IBM’s priorities for virtualization and integrated service management include: hypervisor neutrality; a single pane of glass to manage the entire virtualized infrastructure, including servers, storage and networking technologies; data center autopilot to enable systems, storage and networking technologies to dynamically sense and respond to peaks and other shifts in work load demands, as well as reduce the time it takes to deploy new application, or make changes to existing applications; and a path to the cloud, the ability to take advantage of emerging delivery models including cloud computing that allows data from applications or services to be accessed when and where it is needed. The company plans to introduce additional virtualization-related hardware, software and services later this year.
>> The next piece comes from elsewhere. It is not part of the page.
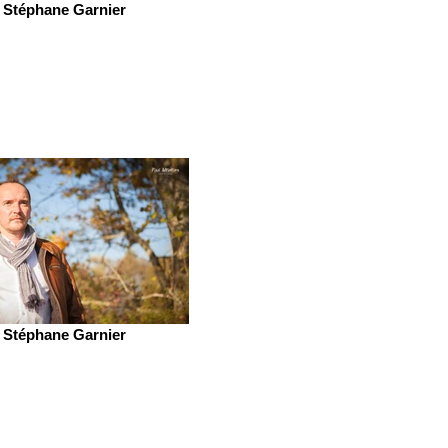
Stéphane Garnier
Stéphane Garnier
IBM announced more than a dozen new offerings to support its view of integrated service management as the ‘operating system’ of a smarter planet. These include: industry-specific solutions Advanced Water Management and IBM Maximo Real-Time Asset Locator for Aerospace, Energy & Utilities, Healthcare and Manufacturing from IBM Global Business Services; bundled hardware, software, and services for cloud initiatives (CloudBurst QuickStart Services); more than 1,800 ‘ready to deploy’ solutions combining IBM software with partner products in the Tivoli Open Process Automation Library (OPAL); the IBM Information Archive for  policy-driven management of information across its lifecycle; IBM Tivoli Provisioning Manager for Images enables clients to discover, capture, store, deploy and standardize all physical and virtual images in a single repository managed from a single interface; IBM Tivoli Security Incident and Event Manager automates the collection of distributed log information and tracking of abnormal behavior by privileged users; IBM Tivoli Storage Manager, IBM Tivoli Fastback and IBM Tivoli Fastback for Workstations ensure duplicate files are backed up only once and recovery is managed from a single console; and IBM Power7 with IBM Systems Director and VMControl enable a fully virtualized infrastructure providing rapid deployment at lower cost.